Immunoaffinity Columns AflaCLEAN for Aflatoxins B1, B2, G1 and G2
Sample Preparation and Analysis
The immunoaffinity columns AflaCLEAN are developed for the sample preparation within the food analysis by HPLC with fluorescence detection and LC-MS, respectively.
They are designed for the clean-up of aflatoxins B1, B2, G1 and G2 in food and feed. The columns possess a very high matrix tolerance and are able to bind aflatoxins with a very high specificity. With only three provided extraction protocols, all matrices from A, for Apricot, to Z for Zest, can be tested whilst obtaining excellent recovery rates.
The AflaCLEAN columns are available in a practical 3 mL polypropylene format. Special advantages of the columns include their shelf life of 24 month from the date of manufacture, and storage at room temperature without compromising quality. The loading capacity is 150 ng B1 with recoveries of > 90 %.
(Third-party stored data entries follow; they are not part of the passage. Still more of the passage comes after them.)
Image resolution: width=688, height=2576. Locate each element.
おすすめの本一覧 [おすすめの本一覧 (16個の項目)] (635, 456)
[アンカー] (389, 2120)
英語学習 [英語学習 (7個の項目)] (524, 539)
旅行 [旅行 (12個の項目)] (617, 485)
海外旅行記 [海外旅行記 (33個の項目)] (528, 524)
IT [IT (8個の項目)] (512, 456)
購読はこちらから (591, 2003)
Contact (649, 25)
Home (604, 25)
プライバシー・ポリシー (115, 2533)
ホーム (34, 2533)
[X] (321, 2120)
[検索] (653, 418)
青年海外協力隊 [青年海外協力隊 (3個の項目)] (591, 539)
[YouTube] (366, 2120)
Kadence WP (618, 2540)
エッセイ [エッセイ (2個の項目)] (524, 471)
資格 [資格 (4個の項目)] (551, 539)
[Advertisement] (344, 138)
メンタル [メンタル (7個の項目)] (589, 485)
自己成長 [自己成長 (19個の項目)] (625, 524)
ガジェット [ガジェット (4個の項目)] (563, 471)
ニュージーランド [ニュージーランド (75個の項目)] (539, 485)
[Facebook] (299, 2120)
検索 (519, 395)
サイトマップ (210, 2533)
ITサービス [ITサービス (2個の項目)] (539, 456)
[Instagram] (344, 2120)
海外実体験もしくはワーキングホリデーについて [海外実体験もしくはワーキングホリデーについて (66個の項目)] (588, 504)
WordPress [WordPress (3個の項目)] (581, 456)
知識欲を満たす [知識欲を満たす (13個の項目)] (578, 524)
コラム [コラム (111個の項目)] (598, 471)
Automated Preparation via FREESTYLE SPE
Every manual method that has proved successfully in your laboratory can be automated without any problems. With FREESTYLE SPE you can process many different SPE-column formats from 1 to 15 mL, like e. g. the immunoaffinity columns AflaCLEAN of LCTech.
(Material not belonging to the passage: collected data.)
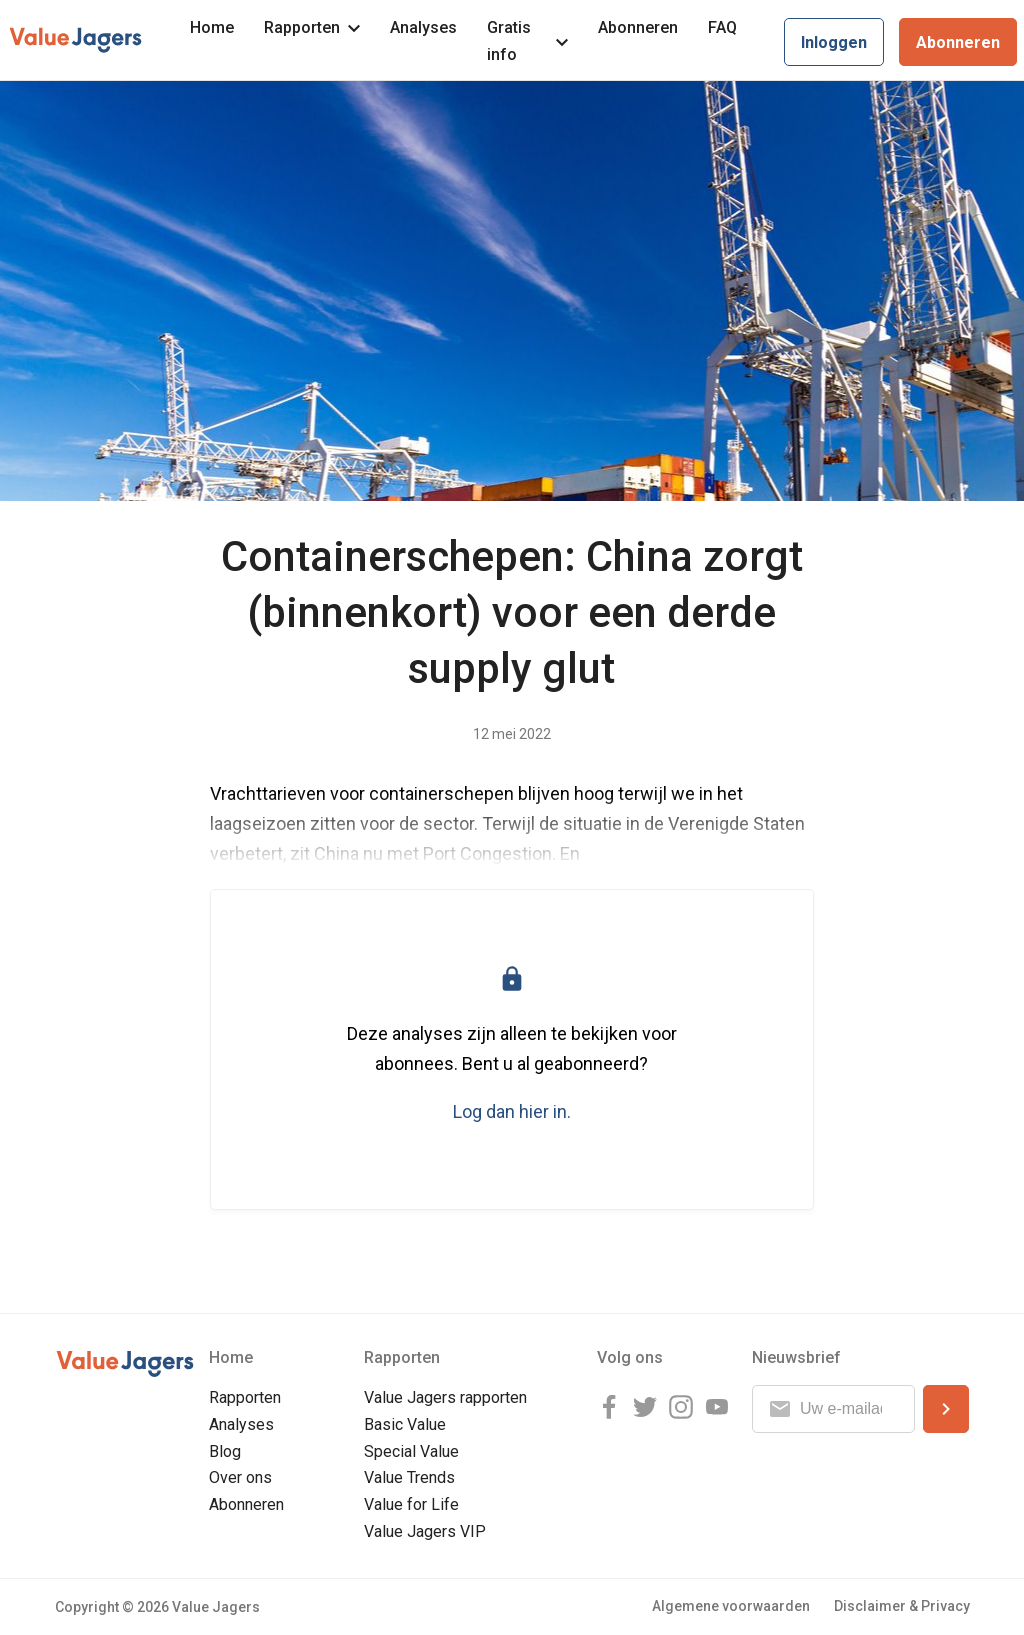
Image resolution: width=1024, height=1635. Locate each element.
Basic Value (405, 1424)
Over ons (240, 1477)
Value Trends (409, 1477)
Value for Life (411, 1504)
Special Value (411, 1451)
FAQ (722, 27)
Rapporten (312, 27)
Extract, filtrate and dilute the pistachio paste according to the description of the manual processing. Put your samples into the FREESTYLE SPE, equip the racks with the AflaCLEAN columns, choose the method from the software and press the start button.
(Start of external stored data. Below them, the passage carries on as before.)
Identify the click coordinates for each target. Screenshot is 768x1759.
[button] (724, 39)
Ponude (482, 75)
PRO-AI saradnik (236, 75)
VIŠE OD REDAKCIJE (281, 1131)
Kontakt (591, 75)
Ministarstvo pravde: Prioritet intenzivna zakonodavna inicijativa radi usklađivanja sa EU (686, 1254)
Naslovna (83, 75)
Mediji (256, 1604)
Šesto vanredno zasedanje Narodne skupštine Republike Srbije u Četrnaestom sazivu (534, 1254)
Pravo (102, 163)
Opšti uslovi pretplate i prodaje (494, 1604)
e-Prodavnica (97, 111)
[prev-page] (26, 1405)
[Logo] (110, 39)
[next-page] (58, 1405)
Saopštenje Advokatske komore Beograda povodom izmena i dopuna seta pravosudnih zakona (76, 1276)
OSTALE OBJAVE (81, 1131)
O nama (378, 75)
Protocol of Manual Processing
Homogenize 20 g of pistachio paste and add 2 g sodium chloride. Extract the sample material with 100 mL (methanol/water (80/20 (v/v)) and 50 mL n-hexane to remove fat and essential oils. The extraction should be conducted for at least 10 minutes.
Filtrate the raw extract and dilute 2 mL with 12 mL PBS (contains 8 % Tween). Load 14 mL (represents thereof 0.4 g) onto the AflaCLEAN and wash the immunoaffinity column with 10 mL deionized water.
Dry the column by flushing air through it and elute the toxins afterwards with 2 mL methanol. Keep in mind that the column bed is incubated with methanol for at least 5 minutes in order to ensure the complete denaturation of the antibody.